Roar midfielder Thomas Broich and Mark Bridge of the Wanderers challenge for the ball at Suncorp Stadium. Photo: Bradley Kanaris/Getty Images
Given the status quo of the Brisbane Roar, this could only be classed as an improvement. But as the unshakable confidence and slick football that defined their years of dominance continues to evaporate, near enough is no longer good enough.
The Western Sydney Wanderers have achieved any number of firsts in their rookie A-League season, some by obvious default, some by design.
The latest came on a hot and oppressively humid afternoon at Suncorp Stadium, where they slashed Brisbane's tyres in the second half to rally for a thrilling 2-1 victory. The air rushing out of a rapidly deflating stadium was about the only breeze in town.
It was the first time the new club had overcome a deficit to win. Five times they had fallen behind in games and five times they had lost.
That they put an end to that run against the twice defending champion was a poignant moment, in which one side displayed its surprise title credentials and the other continued a paralysing slide from grace.
Brisbane, second last on the ladder, desperately needed a result at home if they were to make a run at the finals. Coaching changes, player departures and internal disquiet in the post-Postecoglou apocalypse has seen their once-fabled swagger become a ginger limp.
Post-season football without Brisbane hasn't seemed possible in the past two summers but in 2013, but it's the Wanderers that have a buzz about them heading towards the home turn.
The match wasn't without its controversy but the Roar weren't going to use an offside ruling on Youssouf Hersi's winning goal (70th min) as an excuse. They know as well as anyone the problems at the club run deeper than any individual ruling.
Even so, it was a pivotal moment in the match and potentially the season. Shinji Ono was clearly offside as Hersi skipped clear but he was ruled to be divorced enough from play to let the goal stand.
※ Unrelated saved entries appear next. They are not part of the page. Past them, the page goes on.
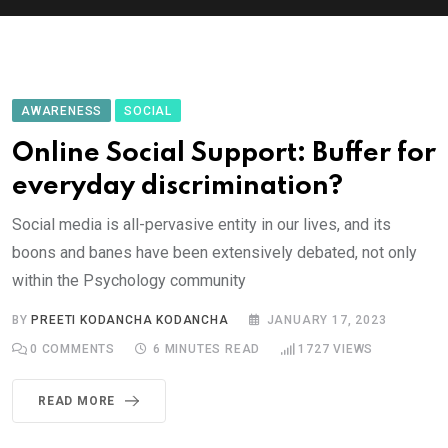
AWARENESS
SOCIAL
Online Social Support: Buffer for
everyday discrimination?
Social media is all-pervasive entity in our lives, and its
boons and banes have been extensively debated, not only
within the Psychology community
BY
PREETI KODANCHA KODANCHA
JANUARY 17, 2023
0
COMMENTS
6 MINUTES READ
1727
VIEWS
READ MORE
Roar coach Mike Mulvey wasn’t thrilled with the ruling but admitted his defenders simply switched off as they wished for a flag.
“I am not going to make any excuses with regards to referees; they have a job to do. Maybe it was or maybe it wasn’t,” Mulvey said.
Mulvey has won just two games from his six in charge of the Roar, where he took over from Rado Vidosic, a long-time assistant to Ange Postecoglou who was shuffled sideways after 11 games in his first head coaching role.
There’s little guarantee of Mulvey’s job either, even if the Roar showed some fire in the first half to take a 1-0 lead at the break courtesy of a Mitch Nichols goal in the 23rd minute. The Wanderers were flat and seemingly battling to compete in the difficult conditions.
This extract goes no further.